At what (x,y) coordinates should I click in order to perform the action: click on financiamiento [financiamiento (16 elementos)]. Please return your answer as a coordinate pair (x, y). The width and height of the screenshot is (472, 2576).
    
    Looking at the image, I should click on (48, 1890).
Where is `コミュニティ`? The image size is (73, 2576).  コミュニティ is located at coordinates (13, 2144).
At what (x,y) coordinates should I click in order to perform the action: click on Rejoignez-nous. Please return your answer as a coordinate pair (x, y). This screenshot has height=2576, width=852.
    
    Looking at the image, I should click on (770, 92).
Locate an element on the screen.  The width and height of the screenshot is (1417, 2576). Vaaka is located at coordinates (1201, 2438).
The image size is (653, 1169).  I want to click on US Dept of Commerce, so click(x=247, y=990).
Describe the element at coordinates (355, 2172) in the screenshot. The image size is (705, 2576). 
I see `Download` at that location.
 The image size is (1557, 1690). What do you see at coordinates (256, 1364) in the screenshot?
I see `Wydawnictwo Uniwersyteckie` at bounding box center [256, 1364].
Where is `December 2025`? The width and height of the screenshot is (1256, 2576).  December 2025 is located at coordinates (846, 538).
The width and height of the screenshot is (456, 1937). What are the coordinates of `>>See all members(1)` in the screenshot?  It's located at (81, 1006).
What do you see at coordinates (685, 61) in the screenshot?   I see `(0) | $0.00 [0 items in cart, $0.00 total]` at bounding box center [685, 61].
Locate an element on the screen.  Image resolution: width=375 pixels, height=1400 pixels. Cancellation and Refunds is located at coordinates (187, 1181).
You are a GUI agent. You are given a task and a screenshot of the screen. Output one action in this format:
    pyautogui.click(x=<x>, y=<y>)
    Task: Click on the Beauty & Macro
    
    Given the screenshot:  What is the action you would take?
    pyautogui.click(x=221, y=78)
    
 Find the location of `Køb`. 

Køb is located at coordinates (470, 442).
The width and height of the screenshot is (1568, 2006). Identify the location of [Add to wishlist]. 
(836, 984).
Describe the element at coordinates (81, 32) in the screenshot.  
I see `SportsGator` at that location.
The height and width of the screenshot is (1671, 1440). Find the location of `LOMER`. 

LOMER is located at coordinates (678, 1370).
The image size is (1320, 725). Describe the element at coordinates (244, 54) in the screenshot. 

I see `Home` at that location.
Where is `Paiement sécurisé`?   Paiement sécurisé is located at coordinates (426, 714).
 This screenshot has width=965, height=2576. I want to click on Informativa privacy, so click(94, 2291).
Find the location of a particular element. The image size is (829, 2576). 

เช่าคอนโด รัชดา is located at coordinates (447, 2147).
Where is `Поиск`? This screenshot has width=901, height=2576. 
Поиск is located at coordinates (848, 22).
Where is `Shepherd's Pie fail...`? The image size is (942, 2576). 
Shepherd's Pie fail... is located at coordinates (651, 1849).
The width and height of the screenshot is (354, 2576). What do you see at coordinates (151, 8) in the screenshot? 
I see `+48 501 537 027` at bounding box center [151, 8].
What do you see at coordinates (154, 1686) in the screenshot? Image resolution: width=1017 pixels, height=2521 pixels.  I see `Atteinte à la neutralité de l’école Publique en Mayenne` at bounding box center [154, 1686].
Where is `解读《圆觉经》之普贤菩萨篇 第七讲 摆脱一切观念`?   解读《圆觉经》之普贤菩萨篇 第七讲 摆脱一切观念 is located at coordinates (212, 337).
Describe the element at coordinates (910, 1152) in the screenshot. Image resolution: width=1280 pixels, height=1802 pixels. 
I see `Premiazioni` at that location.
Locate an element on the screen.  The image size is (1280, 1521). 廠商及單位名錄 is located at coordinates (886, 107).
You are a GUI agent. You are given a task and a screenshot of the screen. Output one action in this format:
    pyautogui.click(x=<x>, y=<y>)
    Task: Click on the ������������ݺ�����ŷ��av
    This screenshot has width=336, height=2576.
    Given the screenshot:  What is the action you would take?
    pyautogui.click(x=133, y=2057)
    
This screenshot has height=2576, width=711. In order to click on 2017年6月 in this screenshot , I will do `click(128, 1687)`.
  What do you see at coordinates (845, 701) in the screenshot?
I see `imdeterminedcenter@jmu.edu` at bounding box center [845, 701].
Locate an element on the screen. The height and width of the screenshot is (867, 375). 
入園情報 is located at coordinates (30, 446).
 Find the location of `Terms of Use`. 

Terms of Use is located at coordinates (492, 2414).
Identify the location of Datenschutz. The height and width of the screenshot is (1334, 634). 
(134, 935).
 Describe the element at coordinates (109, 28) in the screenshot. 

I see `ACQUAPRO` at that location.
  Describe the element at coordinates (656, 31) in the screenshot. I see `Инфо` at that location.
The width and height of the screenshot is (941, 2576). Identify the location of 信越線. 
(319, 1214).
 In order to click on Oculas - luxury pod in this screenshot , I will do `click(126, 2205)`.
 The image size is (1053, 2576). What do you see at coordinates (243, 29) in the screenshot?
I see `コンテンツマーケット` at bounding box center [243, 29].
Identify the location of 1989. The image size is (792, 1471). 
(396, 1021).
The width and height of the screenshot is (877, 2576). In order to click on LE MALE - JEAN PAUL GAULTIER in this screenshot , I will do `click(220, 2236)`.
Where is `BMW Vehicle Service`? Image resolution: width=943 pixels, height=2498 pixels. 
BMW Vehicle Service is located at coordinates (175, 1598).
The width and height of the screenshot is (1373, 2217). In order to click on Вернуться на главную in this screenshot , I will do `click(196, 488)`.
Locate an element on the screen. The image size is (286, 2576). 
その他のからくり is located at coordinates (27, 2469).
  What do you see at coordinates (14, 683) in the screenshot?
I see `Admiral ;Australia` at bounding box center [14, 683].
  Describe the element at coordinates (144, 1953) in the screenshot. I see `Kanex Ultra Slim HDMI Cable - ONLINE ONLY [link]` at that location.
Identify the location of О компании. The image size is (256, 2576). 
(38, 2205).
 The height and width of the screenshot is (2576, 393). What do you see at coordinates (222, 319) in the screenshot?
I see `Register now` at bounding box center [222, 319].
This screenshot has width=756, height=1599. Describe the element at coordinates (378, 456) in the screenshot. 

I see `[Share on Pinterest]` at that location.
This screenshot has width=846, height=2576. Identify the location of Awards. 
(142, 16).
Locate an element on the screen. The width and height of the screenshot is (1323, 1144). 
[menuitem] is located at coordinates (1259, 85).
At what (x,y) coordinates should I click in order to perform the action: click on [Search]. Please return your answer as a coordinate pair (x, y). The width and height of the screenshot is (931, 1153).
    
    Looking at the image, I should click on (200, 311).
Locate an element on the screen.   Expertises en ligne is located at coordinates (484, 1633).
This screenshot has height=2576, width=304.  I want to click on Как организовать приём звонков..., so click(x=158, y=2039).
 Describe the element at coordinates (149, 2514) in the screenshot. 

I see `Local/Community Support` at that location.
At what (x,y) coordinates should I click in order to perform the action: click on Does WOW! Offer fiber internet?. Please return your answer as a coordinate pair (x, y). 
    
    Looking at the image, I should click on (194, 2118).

→ THE PROBLEM
Would you reproduce the whole listing exactly as it stands?

→ ANSWER TO THE EXERCISE
At what (x,y) coordinates should I click in order to perform the action: click on financiamiento [financiamiento (16 elementos)]. Please return your answer as a coordinate pair (x, y). The width and height of the screenshot is (472, 2576).
    
    Looking at the image, I should click on (48, 1890).
Where is `コミュニティ`? The image size is (73, 2576).  コミュニティ is located at coordinates (13, 2144).
At what (x,y) coordinates should I click in order to perform the action: click on Rejoignez-nous. Please return your answer as a coordinate pair (x, y). This screenshot has height=2576, width=852.
    
    Looking at the image, I should click on (770, 92).
Locate an element on the screen.  The width and height of the screenshot is (1417, 2576). Vaaka is located at coordinates (1201, 2438).
The image size is (653, 1169).  I want to click on US Dept of Commerce, so click(x=247, y=990).
Describe the element at coordinates (355, 2172) in the screenshot. The image size is (705, 2576). 
I see `Download` at that location.
 The image size is (1557, 1690). What do you see at coordinates (256, 1364) in the screenshot?
I see `Wydawnictwo Uniwersyteckie` at bounding box center [256, 1364].
Where is `December 2025`? The width and height of the screenshot is (1256, 2576).  December 2025 is located at coordinates (846, 538).
The width and height of the screenshot is (456, 1937). What are the coordinates of `>>See all members(1)` in the screenshot?  It's located at (81, 1006).
What do you see at coordinates (685, 61) in the screenshot?   I see `(0) | $0.00 [0 items in cart, $0.00 total]` at bounding box center [685, 61].
Locate an element on the screen.  Image resolution: width=375 pixels, height=1400 pixels. Cancellation and Refunds is located at coordinates (187, 1181).
You are a GUI agent. You are given a task and a screenshot of the screen. Output one action in this format:
    pyautogui.click(x=<x>, y=<y>)
    Task: Click on the Beauty & Macro
    
    Given the screenshot:  What is the action you would take?
    pyautogui.click(x=221, y=78)
    
 Find the location of `Køb`. 

Køb is located at coordinates (470, 442).
The width and height of the screenshot is (1568, 2006). Identify the location of [Add to wishlist]. 
(836, 984).
Describe the element at coordinates (81, 32) in the screenshot.  
I see `SportsGator` at that location.
The height and width of the screenshot is (1671, 1440). Find the location of `LOMER`. 

LOMER is located at coordinates (678, 1370).
The image size is (1320, 725). Describe the element at coordinates (244, 54) in the screenshot. 

I see `Home` at that location.
Where is `Paiement sécurisé`?   Paiement sécurisé is located at coordinates (426, 714).
 This screenshot has width=965, height=2576. I want to click on Informativa privacy, so click(94, 2291).
Find the location of a particular element. The image size is (829, 2576). 

เช่าคอนโด รัชดา is located at coordinates (447, 2147).
Where is `Поиск`? This screenshot has width=901, height=2576. 
Поиск is located at coordinates (848, 22).
Where is `Shepherd's Pie fail...`? The image size is (942, 2576). 
Shepherd's Pie fail... is located at coordinates (651, 1849).
The width and height of the screenshot is (354, 2576). What do you see at coordinates (151, 8) in the screenshot? 
I see `+48 501 537 027` at bounding box center [151, 8].
What do you see at coordinates (154, 1686) in the screenshot? Image resolution: width=1017 pixels, height=2521 pixels.  I see `Atteinte à la neutralité de l’école Publique en Mayenne` at bounding box center [154, 1686].
Where is `解读《圆觉经》之普贤菩萨篇 第七讲 摆脱一切观念`?   解读《圆觉经》之普贤菩萨篇 第七讲 摆脱一切观念 is located at coordinates (212, 337).
Describe the element at coordinates (910, 1152) in the screenshot. Image resolution: width=1280 pixels, height=1802 pixels. 
I see `Premiazioni` at that location.
Locate an element on the screen.  The image size is (1280, 1521). 廠商及單位名錄 is located at coordinates (886, 107).
You are a GUI agent. You are given a task and a screenshot of the screen. Output one action in this format:
    pyautogui.click(x=<x>, y=<y>)
    Task: Click on the ������������ݺ�����ŷ��av
    This screenshot has width=336, height=2576.
    Given the screenshot:  What is the action you would take?
    pyautogui.click(x=133, y=2057)
    
This screenshot has height=2576, width=711. In order to click on 2017年6月 in this screenshot , I will do `click(128, 1687)`.
  What do you see at coordinates (845, 701) in the screenshot?
I see `imdeterminedcenter@jmu.edu` at bounding box center [845, 701].
Locate an element on the screen. The height and width of the screenshot is (867, 375). 
入園情報 is located at coordinates (30, 446).
 Find the location of `Terms of Use`. 

Terms of Use is located at coordinates (492, 2414).
Identify the location of Datenschutz. The height and width of the screenshot is (1334, 634). 
(134, 935).
 Describe the element at coordinates (109, 28) in the screenshot. 

I see `ACQUAPRO` at that location.
  Describe the element at coordinates (656, 31) in the screenshot. I see `Инфо` at that location.
The width and height of the screenshot is (941, 2576). Identify the location of 信越線. 
(319, 1214).
 In order to click on Oculas - luxury pod in this screenshot , I will do `click(126, 2205)`.
 The image size is (1053, 2576). What do you see at coordinates (243, 29) in the screenshot?
I see `コンテンツマーケット` at bounding box center [243, 29].
Identify the location of 1989. The image size is (792, 1471). 
(396, 1021).
The width and height of the screenshot is (877, 2576). In order to click on LE MALE - JEAN PAUL GAULTIER in this screenshot , I will do `click(220, 2236)`.
Where is `BMW Vehicle Service`? Image resolution: width=943 pixels, height=2498 pixels. 
BMW Vehicle Service is located at coordinates (175, 1598).
The width and height of the screenshot is (1373, 2217). In order to click on Вернуться на главную in this screenshot , I will do `click(196, 488)`.
Locate an element on the screen. The image size is (286, 2576). 
その他のからくり is located at coordinates (27, 2469).
  What do you see at coordinates (14, 683) in the screenshot?
I see `Admiral ;Australia` at bounding box center [14, 683].
  Describe the element at coordinates (144, 1953) in the screenshot. I see `Kanex Ultra Slim HDMI Cable - ONLINE ONLY [link]` at that location.
Identify the location of О компании. The image size is (256, 2576). 
(38, 2205).
 The height and width of the screenshot is (2576, 393). What do you see at coordinates (222, 319) in the screenshot?
I see `Register now` at bounding box center [222, 319].
This screenshot has width=756, height=1599. Describe the element at coordinates (378, 456) in the screenshot. 

I see `[Share on Pinterest]` at that location.
This screenshot has width=846, height=2576. Identify the location of Awards. 
(142, 16).
Locate an element on the screen. The width and height of the screenshot is (1323, 1144). 
[menuitem] is located at coordinates (1259, 85).
At what (x,y) coordinates should I click in order to perform the action: click on [Search]. Please return your answer as a coordinate pair (x, y). The width and height of the screenshot is (931, 1153).
    
    Looking at the image, I should click on (200, 311).
Locate an element on the screen.   Expertises en ligne is located at coordinates (484, 1633).
This screenshot has height=2576, width=304.  I want to click on Как организовать приём звонков..., so click(x=158, y=2039).
 Describe the element at coordinates (149, 2514) in the screenshot. 

I see `Local/Community Support` at that location.
At what (x,y) coordinates should I click in order to perform the action: click on Does WOW! Offer fiber internet?. Please return your answer as a coordinate pair (x, y). 
    
    Looking at the image, I should click on (194, 2118).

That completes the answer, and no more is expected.